The use of antiepileptic drugs (AEDs) in patients with BMs should be reserved for patients with seizures and for seizure prophylaxis immediately following surgical resection. Based on the recommendations of American Academy of Neurology guidelines and the European guidelines, AED prophylaxis in patients with primary and metastatic brain tumors should be abandoned [89, 90]. If AEDs are indicated, emerging data recommend the use of nonenzyme-inducing AEDs to minimize drug interactions that may confound the treatment of patients with cancer.

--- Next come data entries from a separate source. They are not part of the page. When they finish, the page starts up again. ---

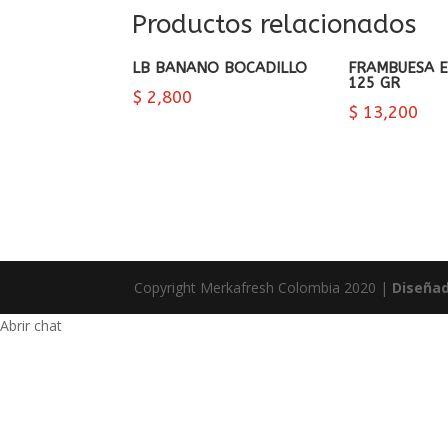
Productos relacionados
LB BANANO BOCADILLO
FRAMBUESA E
125 GR
$
2,800
$
13,200
Copyright Merkafresh Colombia 2020 |
Diseña
Abrir chat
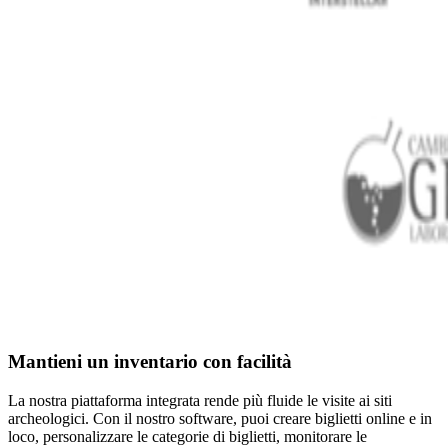
Mantieni un inventario con facilità
La nostra piattaforma integrata rende più fluide le visite ai siti
archeologici. Con il nostro software, puoi creare biglietti online e in
loco, personalizzare le categorie di biglietti, monitorare le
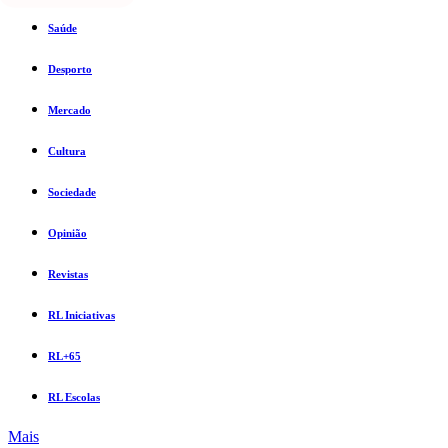
Saúde
Desporto
Mercado
Cultura
Sociedade
Opinião
Revistas
RL Iniciativas
RL+65
RL Escolas
Mais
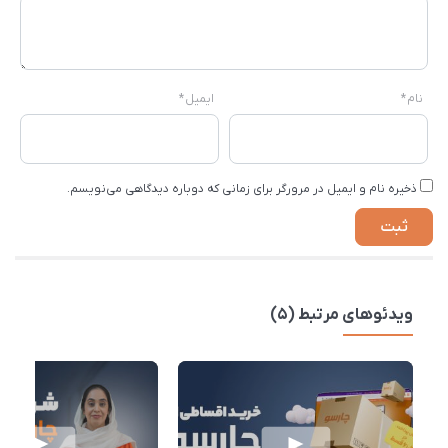
نام
*
ایمیل
*
ذخیره نام و ایمیل در مرورگر برای زمانی که دوباره دیدگاهی می‌نویسم.
ویدئوهای مرتبط (5)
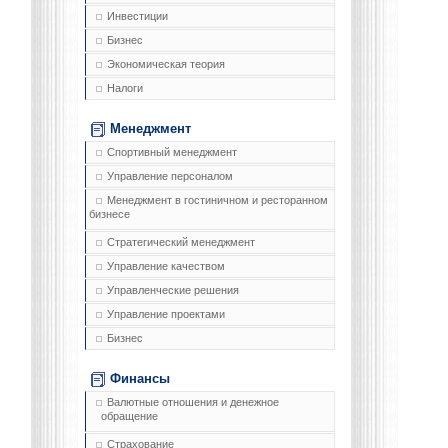
Инвестиции
Бизнес
Экономическая теория
Налоги
Менеджмент
Спортивный менеджмент
Управление персоналом
Менеджмент в гостиничном и ресторанном
бизнесе
Стратегический менеджмент
Управление качеством
Управленческие решения
Управление проектами
Бизнес
Финансы
Валютные отношения и денежное
обращение
Страхование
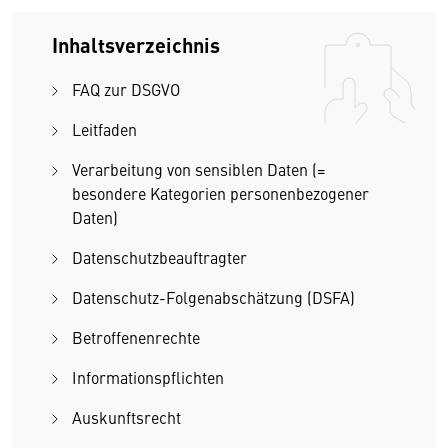
Inhaltsverzeichnis
FAQ zur DSGVO
Leitfaden
Verarbeitung von sensiblen Daten (=
besondere Kategorien personenbezogener
Daten)
Datenschutzbeauftragter
Datenschutz-Folgenabschätzung (DSFA)
Betroffenenrechte
Informationspflichten
Auskunftsrecht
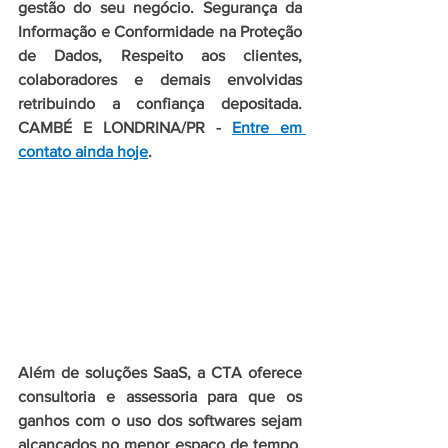
gestão do seu negócio. Segurança da 
Informação e Conformidade na Proteção 
de Dados, Respeito aos clientes, 
colaboradores e demais envolvidas 
retribuindo a confiança depositada. 
CAMBÉ E LONDRINA/PR - 
Entre em 
contato ainda hoje
.
Além de soluções SaaS, a CTA oferece 
consultoria e assessoria para que os 
ganhos com o uso dos softwares sejam 
alcançados no menor espaço de tempo. 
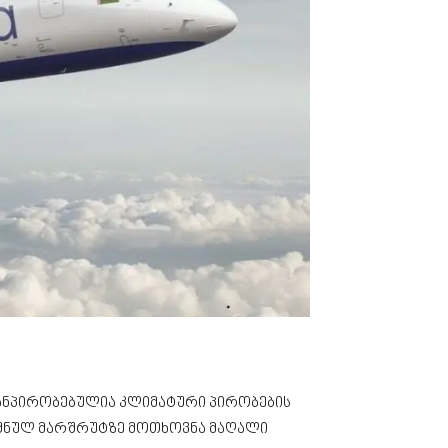
განპირობებულია კლიმატური პირობების
ნიშნულ მარშრუტზე მოთხოვნა მაღალი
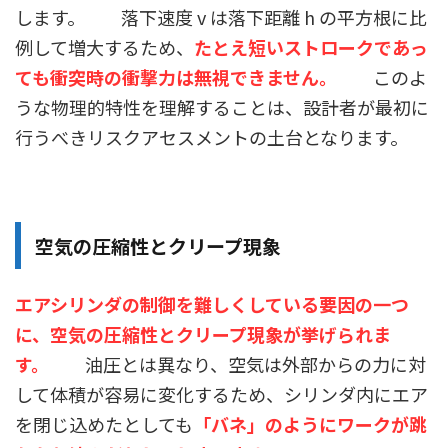
します。 落下速度 v は落下距離 h の平方根に比
例して増大するため、
たとえ短いストロークであっ
ても衝突時の衝撃力は無視できません。
このよ
うな物理的特性を理解することは、設計者が最初に
行うべきリスクアセスメントの土台となります。
空気の圧縮性とクリープ現象
エアシリンダの制御を難しくしている要因の一つ
に、空気の圧縮性とクリープ現象が挙げられま
す。
油圧とは異なり、空気は外部からの力に対
して体積が容易に変化するため、シリンダ内にエア
を閉じ込めたとしても
「バネ」のようにワークが跳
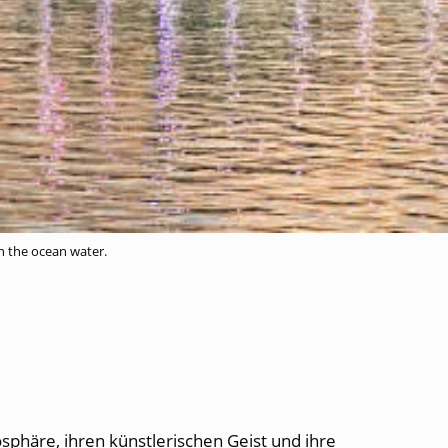
on the ocean water.
sphäre, ihren künstlerischen Geist und ihre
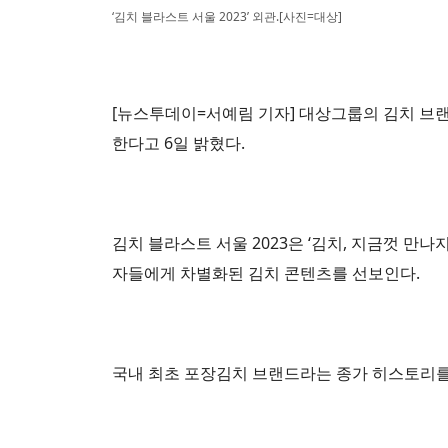
‘김치 블라스트 서울 2023’ 외관.[사진=대상]
[뉴스투데이=서예림 기자] 대상그룹의 김치 브랜드
한다고 6일 밝혔다.
김치 블라스트 서울 2023은 ‘김치, 지금껏 만
자들에게 차별화된 김치 콘텐츠를 선보인다.
국내 최초 포장김치 브랜드라는 종가 히스토리를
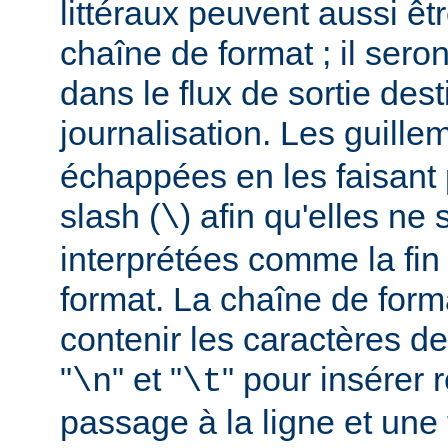
littéraux peuvent aussi êt
chaîne de format ; il seron
dans le flux de sortie dest
journalisation. Les guillem
échappées en les faisant 
slash (
) afin qu'elles ne
\
interprétées comme la fin
format. La chaîne de form
contenir les caractères d
"
" et "
" pour insérer
\n
\t
passage à la ligne et une 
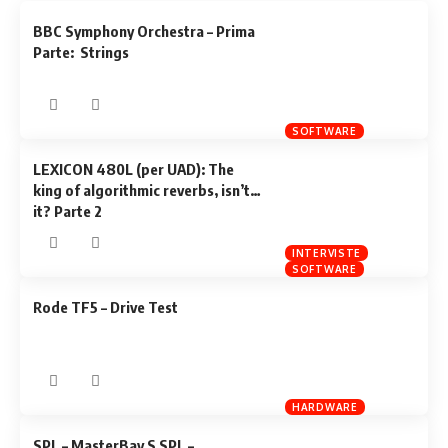
BBC Symphony Orchestra – Prima
Parte: Strings
SOFTWARE
LEXICON 480L (per UAD): The
king of algorithmic reverbs, isn’t
it? Parte 2
INTERVISTE
SOFTWARE
Rode TF5 – Drive Test
HARDWARE
SPL – MasterBay S SPL –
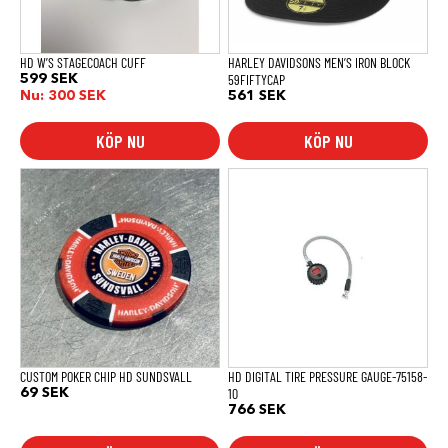
HD W’S STAGECOACH CUFF
HARLEY DAVIDSONS MEN’S IRON BLOCK
59FIFTYCAP
599
SEK
Nu:
300
SEK
561
SEK
KÖP NU
KÖP NU
CUSTOM POKER CHIP HD SUNDSVALL
HD DIGITAL TIRE PRESSURE GAUGE-75158-
10
69
SEK
766
SEK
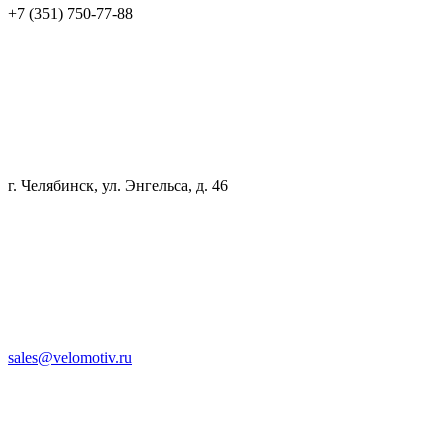
+7 (351) 750-77-88
г. Челябинск, ул. Энгельса, д. 46
sales@velomotiv.ru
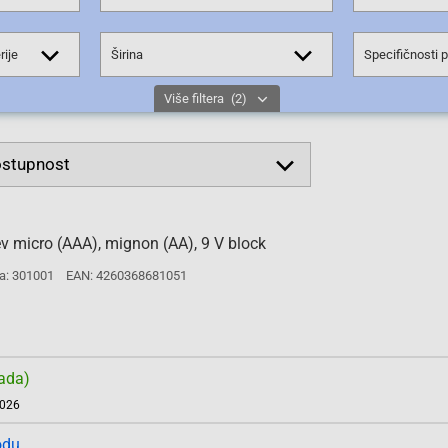
rije
Širina
Specifičnosti 
Više filtera
(2)
jev micro (AAA), mignon (AA), 9 V block
a: 301001
EAN: 4260368681051
ada)
2026
odu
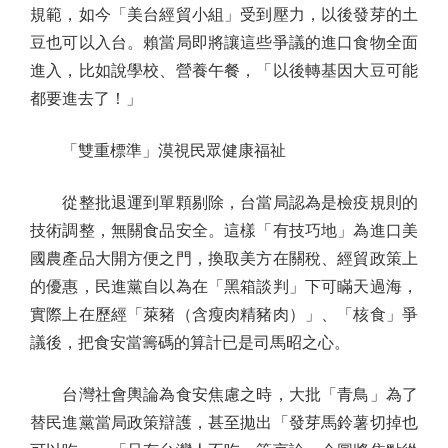
規範，如今「美台經貿小組」受到壓力，以後發芽的土
豆也可以入台。賴當局即將讓這些爭議的進口食物全面
進入，比如說學校、營養午餐，「以後轉基因大豆可能
都要進去了！」
「雙重標準」漠視民眾健康福祉
從整批退運到單顆剔除，台當局認為是檢疫規則的
技術調整，無關食品安全。這樣「有技巧地」為進口美
國農產品大開方便之門，換取美方在關稅、經貿政策上
的優惠，民進黨自以為在「黑箱談判」下可瞞天過海，
實際上在歷經「萊豬（含瘦肉精豬肉）」、「核食」爭
議後，把食安當籌碼的算計已是司馬昭之心。
台灣社會輿論為食安焦慮之時，大批「青鳥」為了
替民進黨當局政策辯護，甚至拋出「發芽馬鈴薯切掉也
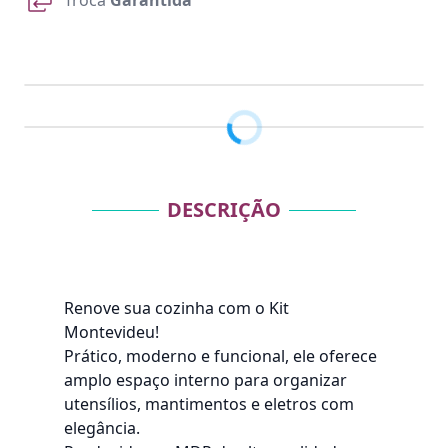
Troca
Garantida
DESCRIÇÃO
Renove sua cozinha com o Kit
Montevideu!
Prático, moderno e funcional, ele oferece
amplo espaço interno para organizar
utensílios, mantimentos e eletros com
elegância.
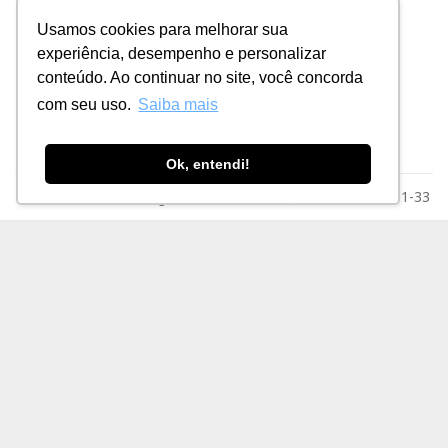
Cliente
Usamos cookies para melhorar sua
Trabalhe
experiência, desempenho e personalizar
Conosco
conteúdo. Ao continuar no site, você concorda
Fornecedores
com seu uso.
Saiba mais
Ok, entendi!
Razão Social: MSE Engenharia LTDA. CNPJ: 78.023.116/0001-33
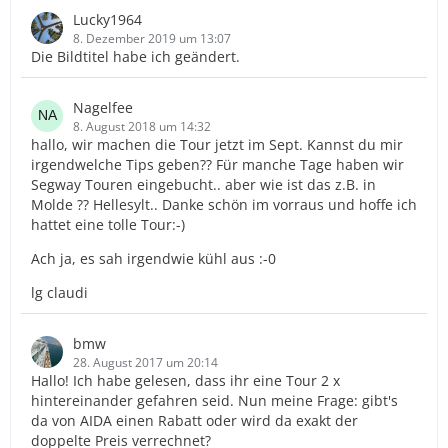
Lucky1964
8. Dezember 2019 um 13:07
Die Bildtitel habe ich geändert.
Nagelfee
8. August 2018 um 14:32
hallo, wir machen die Tour jetzt im Sept. Kannst du mir
irgendwelche Tips geben?? Für manche Tage haben wir
Segway Touren eingebucht.. aber wie ist das z.B. in
Molde ?? Hellesylt.. Danke schön im vorraus und hoffe ich
hattet eine tolle Tour:-)
Ach ja, es sah irgendwie kühl aus :-0
lg claudi
bmw
28. August 2017 um 20:14
Hallo! Ich habe gelesen, dass ihr eine Tour 2 x
hintereinander gefahren seid. Nun meine Frage: gibt's
da von AIDA einen Rabatt oder wird da exakt der
doppelte Preis verrechnet?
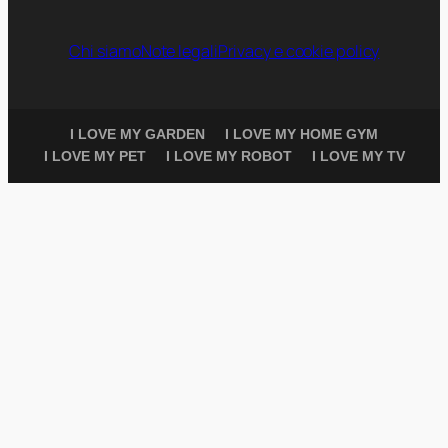
Chi siamo
Note legali
Privacy e cookie policy
I LOVE MY GARDEN
I LOVE MY HOME GYM
I LOVE MY PET
I LOVE MY ROBOT
I LOVE MY TV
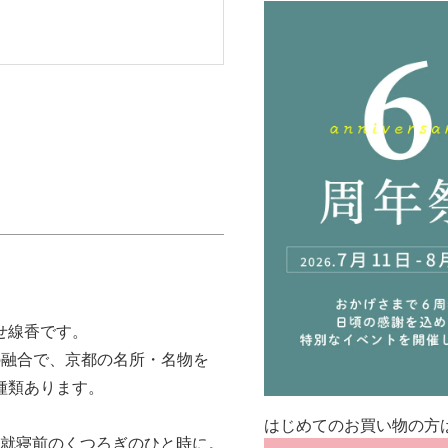
せ線香です。
の融合で、京都の名所・名物を
種類あります。
はじめてのお買い物の方
て就寝前のくつろぎのひと時に。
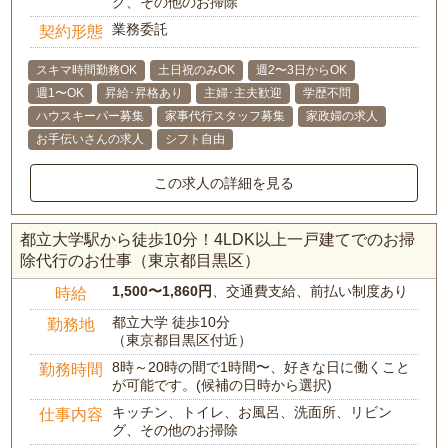
グ、その他のお掃除
業務委託
契約形態
スキマ時間勤務OK
土日祝のみOK
週2〜3日からOK
週1〜OK
昇給･昇格あり
主婦･主夫歓迎
学歴不問
ハウスキーパー募集
家事代行スタッフ募集
家政婦の求人
お手伝いさんの求人
シフト自由
この求人の詳細を見る
都立大学駅から徒歩10分！4LDK以上一戸建てでのお掃
除代行のお仕事（東京都目黒区）
1,500〜1,860円
、交通費支給、前払い制度あり
時給
都立大学 徒歩10分
勤務地
（東京都目黒区付近）
8時～20時の間で1時間〜、好きな日に働くこと
勤務時間
が可能です。(候補の日時から選択)
キッチン、トイレ、お風呂、洗面所、リビン
仕事内容
グ、その他のお掃除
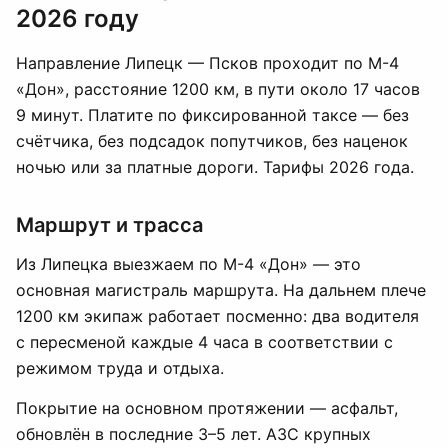
2026 году
Направление Липецк — Псков проходит по М-4
«Дон», расстояние 1200 км, в пути около 17 часов
9 минут. Платите по фиксированной таксе — без
счётчика, без подсадок попутчиков, без наценок
ночью или за платные дороги. Тарифы 2026 года.
Маршрут и трасса
Из Липецка выезжаем по М-4 «Дон» — это
основная магистраль маршрута. На дальнем плече
1200 км экипаж работает посменно: два водителя
с пересменой каждые 4 часа в соответствии с
режимом труда и отдыха.
Покрытие на основном протяжении — асфальт,
обновлён в последние 3–5 лет. АЗС крупных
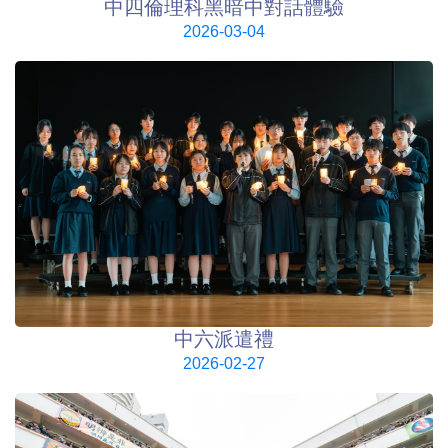
中四倫理科黑暗中對話體驗
2026-03-04
中六派遣禮
2026-02-27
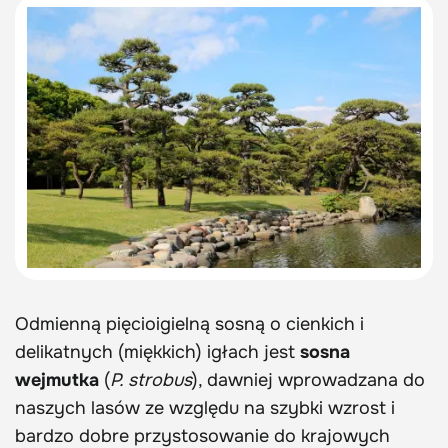
Odmienną pięcioigielną sosną o cienkich i
delikatnych (miękkich) igłach jest
sosna
wejmutka
(
P. strobus
), dawniej wprowadzana do
naszych lasów ze względu na szybki wzrost i
bardzo dobre przystosowanie do krajowych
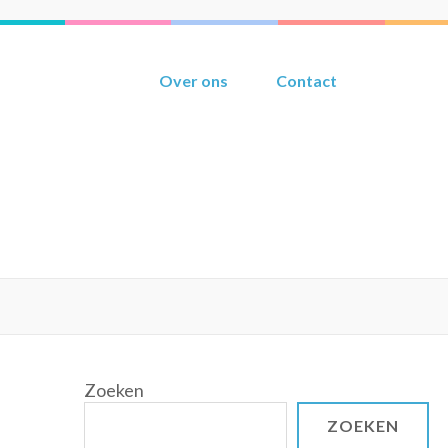
Over ons
Contact
Zoeken
ZOEKEN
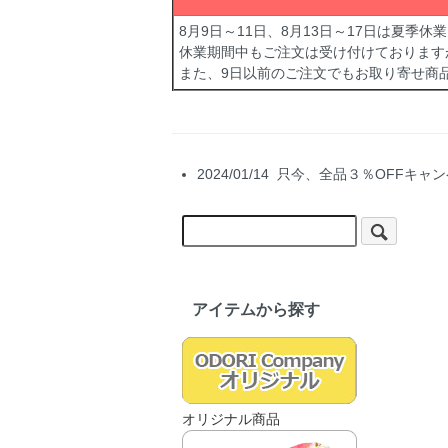
8月9日～11日、8月13日～17日は夏季
休業期間中もご注文は受け付けております
また、9日以前のご注文でもお取り寄せ商
2024/01/14 只今、全品３％OF
アイテムから探す
オリジナル商品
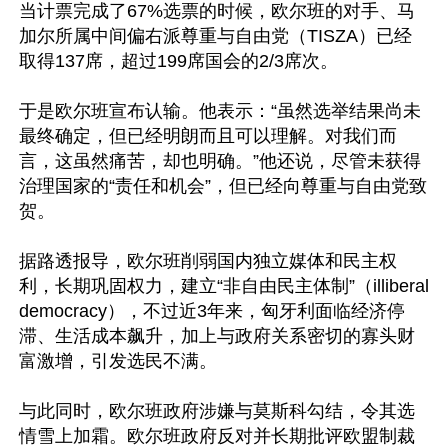
当计票完成了67%选票的时候，欧尔班的对手、马
加尔所属中间偏右派尊重与自由党（TISZA）已经
取得137席，超过199席国会的2/3席次。

于是欧尔班宣布认输。他表示：“虽然选举结果尚未
最终确定，但已经明朗而且可以理解。对我们而
言，这虽然痛苦，却也明确。”他还说，尽管未获得
治理国家的“责任和机会”，但已经向尊重与自由党致
贺。

据路透报导，欧尔班削弱国内独立媒体和民主权
利，长期巩固权力，建立“非自由民主体制”（illiberal 
democracy），不过近3年来，匈牙利面临经济停
滞、生活成本飙升，加上与政府关系密切的寡头财
富激增，引发选民不满。

与此同时，欧尔班政府涉嫌与莫斯科勾结，令其选
情雪上加霜。欧尔班政府反对并长期批评欧盟制裁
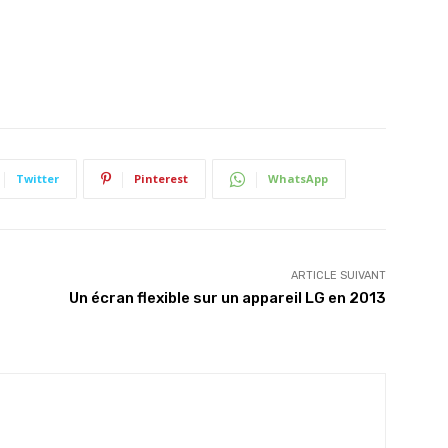
Twitter
Pinterest
WhatsApp
ARTICLE SUIVANT
Un écran flexible sur un appareil LG en 2013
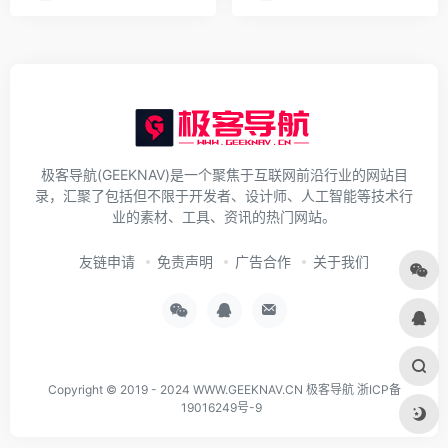
极客导航(GEEKNAV)是一个聚焦于互联网前沿行业的网站目
录，汇聚了包括但不限于开发者、设计师、人工智能等技术行
业的素材、工具、资讯的热门网站。
友链申请
免责声明
广告合作
关于我们
Copyright © 2019 - 2024
WWW.GEEKNAV.CN
极客导航
浙ICP备
19016249号-9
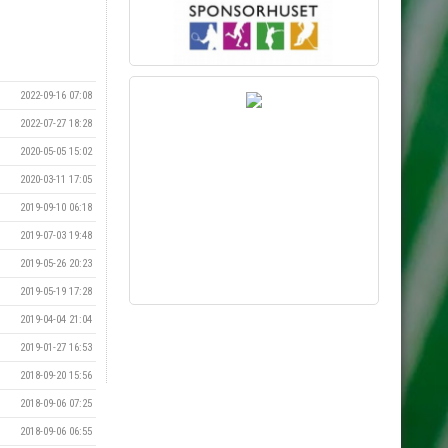
2022-09-16 07:08
2022-07-27 18:28
2020-05-05 15:02
2020-03-11 17:05
2019-09-10 06:18
2019-07-03 19:48
2019-05-26 20:23
2019-05-19 17:28
2019-04-04 21:04
Vill du synas här?
2019-01-27 16:53
Kontakta kansliet via mejl till
kansliet@eik.se
2018-09-20 15:56
2018-09-06 07:25
2018-09-06 06:55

Summary and multidisciplinary management guidelines

Based upon the bibliographic research and the expertise of the authors the following conclusions are made:

  1. 1.

    Early diagnosis of CNS involvement may be crucial: When a patient experiences a systemic relapse of a HER2 positive tumor a cranial MRI could be indicated in order to detect CNS involvement.

  2. 2.

    Patient’s performance status determination and neurological symptoms evaluation are essential for an appropriate management of BM.

  3. 3.

    Age is an important prognostic factor and should be included in the decision-making algorithm.

  4. 4.

    A precise determination of disease extension outside and inside the CNS is essential in therapy choice decision-making, so cranial MRI and body CT-scan are indicated for a correct management of BM.

  5. 5.

    If a solitary BM is suspected, a histology confirmation by stereotactic biopsy or BM resection should be recommended.

  6. 6.

    Local (SR, SRT and/o WBRT) and systemic treatment decision should be taken by a multidisciplinary team.

  7. 7.

    Unless KPS <70, 1–3 BM treatment should be initiated with a local treatment (SR o SRT) and WBRT may be delayed.

  8. 8.

    If more than three BM are found, WBRT should be the standard treatment in HER2 negative tumours. LC treatment is an alternative in HER2-positive cases.

  9. 9.

    Knowledge of previous systemic treatments and assessment of ER and HER2 expression or amplification are essential for a precise determination of systemic treatment options.

  10. 10.

    BM from luminal breast cancer must be treated with systemic treatment after local therapy. This treatment will depend on ER, KPS, extracranial disease, previous systemic treatments and the patient’s preference.

  11. 11.

    Both trastuzumab and lapatinib confer survival benefit in BM from HER2- positive cancer. Lapatinib plus capecitabine have demonstrated volumetric reduction in phase II trials and could delay WBRT.

  12. 12.

    The best treatment approach should include patient’s participation in a clinical trial.